**YOUR TASK**
Although the records contain pictures, the copy must not; reproduce everything else in them exactly.

[DATA SHOWN Boundary: Start]

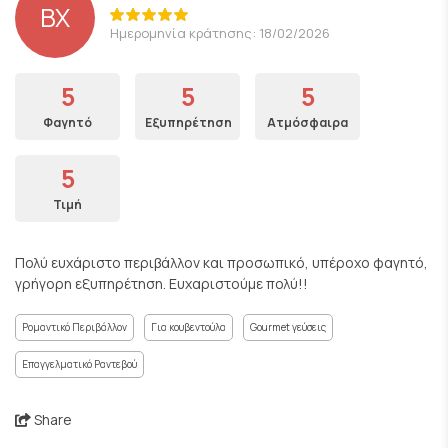
ΒΧ
Ημερομηνία κράτησης: 18/02/2026
5
5
5
Φαγητό
Εξυπηρέτηση
Ατμόσφαιρα
5
Τιμή
Πολύ ευχάριστο περιβάλλον και προσωπικό, υπέροχο φαγητό,
γρήγορη εξυπηρέτηση. Ευχαριστούμε πολύ!!
Ρομαντικό Περιβάλλον
Για κουβεντούλα
Gourmet γεύσεις
Επαγγελματικό Ραντεβού
Share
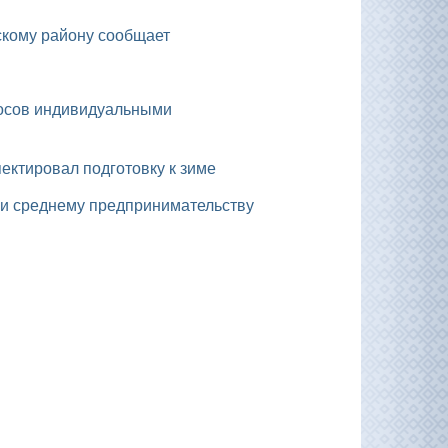
рскому району сообщает
ектировал подготовку к зиме
у и среднему предпринимательству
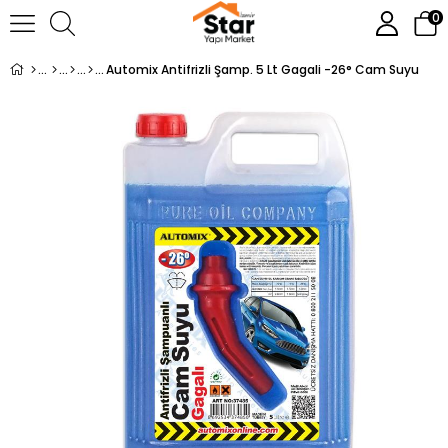
0
Automix Antifrizli Şamp. 5 Lt Gagali -26° Cam Suyu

[DATA SHOWN Boundary: End]

**SOLUTION TO THE EXERCISE**
ΒΧ
Ημερομηνία κράτησης: 18/02/2026
5
5
5
Φαγητό
Εξυπηρέτηση
Ατμόσφαιρα
5
Τιμή
Πολύ ευχάριστο περιβάλλον και προσωπικό, υπέροχο φαγητό,
γρήγορη εξυπηρέτηση. Ευχαριστούμε πολύ!!
Ρομαντικό Περιβάλλον
Για κουβεντούλα
Gourmet γεύσεις
Επαγγελματικό Ραντεβού
Share
рскому району сообщает
ектировал подготовку к зиме
у и среднему предпринимательству
0
Automix Antifrizli Şamp. 5 Lt Gagali -26° Cam Suyu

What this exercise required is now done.